Le PCUSA pourrait ajouter l'orientation sexuelle et l'identité de genre à sa politique anti-discrimination
L’Église presbytérienne (États-Unis) envisage une mesure qui, si elle était approuvée, ajouterait l’orientation sexuelle et l’identité de genre à sa politique anti-discrimination pour les personnes souhaitant être ordonnées.
Connue sous le nom de POL-01 ou « Ouverture d'Olympia » du nom du Presbytère qui l'a proposée, la mesure modifierait le Livre d'Ordonnance du PC (États-Unis) pour inclure l'identité de genre et l'orientation sexuelle à la déclaration anti-discrimination trouvée dans le F-1.0403.
À l’heure actuelle, la directive F-1.0403 stipule en partie que « Dieu unit les personnes par le baptême, sans distinction de race, d’origine ethnique, d’âge, de sexe, de handicap, de géographie ou de conviction théologique ».
« L'Église presbytérienne (États-Unis) garantira la pleine participation et la représentation dans son culte, sa gouvernance et sa vie émergente à toutes les personnes ou groupes parmi ses membres », poursuit-il.
POL-01 modifierait également le G-2.0104b, qui se concentre sur les normes d'ordination, de sorte que l'adhésion à la politique anti-discrimination soit une exigence pour le clergé ordonné.
L'ouverture a passé la phase du Comité politique cette semaine et sera ensuite examinée par la 226e Assemblée générale du PC (USA) lorsqu'elle se réunira la semaine prochaine à Salt Lake City, dans l'Utah.
Selon la justification officielle de cette ouverture, la proposition selon laquelle des personnes au sein du presbytère d'Olympia, basé dans l'État de Washington, seraient ordonnées qui avaient « des opinions qui n'embrassaient pas pleinement le statut égal et affirmé des personnes LGBTQIA+ dans l'Église ».

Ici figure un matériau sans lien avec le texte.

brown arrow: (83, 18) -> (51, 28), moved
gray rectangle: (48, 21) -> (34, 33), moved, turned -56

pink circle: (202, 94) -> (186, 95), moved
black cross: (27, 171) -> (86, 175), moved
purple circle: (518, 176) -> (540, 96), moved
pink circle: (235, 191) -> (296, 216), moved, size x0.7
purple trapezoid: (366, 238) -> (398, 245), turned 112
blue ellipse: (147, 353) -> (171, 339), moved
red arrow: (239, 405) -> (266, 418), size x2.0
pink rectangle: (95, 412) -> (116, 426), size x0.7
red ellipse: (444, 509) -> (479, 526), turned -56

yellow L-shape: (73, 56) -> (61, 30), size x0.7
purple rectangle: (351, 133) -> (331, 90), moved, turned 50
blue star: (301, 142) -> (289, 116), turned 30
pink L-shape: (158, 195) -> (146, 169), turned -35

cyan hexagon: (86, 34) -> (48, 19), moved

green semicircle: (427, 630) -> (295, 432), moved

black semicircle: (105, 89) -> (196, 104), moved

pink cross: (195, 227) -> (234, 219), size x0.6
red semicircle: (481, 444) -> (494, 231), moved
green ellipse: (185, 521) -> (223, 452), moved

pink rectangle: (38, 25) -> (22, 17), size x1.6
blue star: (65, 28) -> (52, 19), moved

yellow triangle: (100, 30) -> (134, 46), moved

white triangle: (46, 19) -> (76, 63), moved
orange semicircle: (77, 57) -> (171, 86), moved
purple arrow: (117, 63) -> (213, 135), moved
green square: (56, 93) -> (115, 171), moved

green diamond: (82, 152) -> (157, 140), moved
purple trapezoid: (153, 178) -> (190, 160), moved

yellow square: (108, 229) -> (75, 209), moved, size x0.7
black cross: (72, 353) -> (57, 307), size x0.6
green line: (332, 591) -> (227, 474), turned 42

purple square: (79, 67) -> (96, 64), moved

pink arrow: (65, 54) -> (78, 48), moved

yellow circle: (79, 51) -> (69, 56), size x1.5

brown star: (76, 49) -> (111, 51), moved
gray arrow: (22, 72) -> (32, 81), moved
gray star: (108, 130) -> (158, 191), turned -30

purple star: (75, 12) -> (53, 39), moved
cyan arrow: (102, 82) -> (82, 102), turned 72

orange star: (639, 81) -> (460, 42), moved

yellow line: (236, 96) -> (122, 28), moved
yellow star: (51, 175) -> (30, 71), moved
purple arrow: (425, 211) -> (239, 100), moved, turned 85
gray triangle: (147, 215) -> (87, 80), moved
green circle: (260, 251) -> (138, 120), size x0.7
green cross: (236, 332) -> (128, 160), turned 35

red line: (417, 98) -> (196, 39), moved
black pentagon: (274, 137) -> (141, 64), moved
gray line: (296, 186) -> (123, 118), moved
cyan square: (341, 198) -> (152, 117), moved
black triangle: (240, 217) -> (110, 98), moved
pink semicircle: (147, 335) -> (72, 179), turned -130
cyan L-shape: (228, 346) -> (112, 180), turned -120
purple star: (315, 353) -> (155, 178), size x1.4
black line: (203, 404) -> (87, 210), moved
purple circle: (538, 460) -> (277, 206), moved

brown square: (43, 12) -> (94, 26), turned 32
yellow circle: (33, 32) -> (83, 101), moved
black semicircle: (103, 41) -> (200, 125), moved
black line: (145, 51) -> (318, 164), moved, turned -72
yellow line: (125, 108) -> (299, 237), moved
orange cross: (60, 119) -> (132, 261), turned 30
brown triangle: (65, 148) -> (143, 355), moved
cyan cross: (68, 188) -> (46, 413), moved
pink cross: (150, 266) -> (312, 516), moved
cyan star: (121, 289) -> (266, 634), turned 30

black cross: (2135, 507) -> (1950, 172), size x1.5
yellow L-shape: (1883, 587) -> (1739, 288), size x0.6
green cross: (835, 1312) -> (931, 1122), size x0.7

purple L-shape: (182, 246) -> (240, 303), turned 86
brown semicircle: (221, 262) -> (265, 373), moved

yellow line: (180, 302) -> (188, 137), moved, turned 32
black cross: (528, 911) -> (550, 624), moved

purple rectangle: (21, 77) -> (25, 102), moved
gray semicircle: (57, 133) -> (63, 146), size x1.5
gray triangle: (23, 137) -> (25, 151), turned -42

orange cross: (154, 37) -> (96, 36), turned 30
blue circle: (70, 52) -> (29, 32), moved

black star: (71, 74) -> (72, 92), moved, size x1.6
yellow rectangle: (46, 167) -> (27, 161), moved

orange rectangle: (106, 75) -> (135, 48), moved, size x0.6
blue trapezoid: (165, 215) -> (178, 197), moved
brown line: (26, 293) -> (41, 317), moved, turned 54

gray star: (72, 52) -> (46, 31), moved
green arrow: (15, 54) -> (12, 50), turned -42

« Ces conversations ont été difficiles parce que le Livre de l’Ordre n’inclut pas l’identité de genre ou l’orientation sexuelle dans sa liste de classes protégées », a déclaré le raisonnement.
« Ces expériences révèlent le besoin de clarté confessionnelle concernant le ministère de l'Église auprès des personnes LGBTQIA+ en tant que participants à part entière dans tous les aspects de la vie de l'Église.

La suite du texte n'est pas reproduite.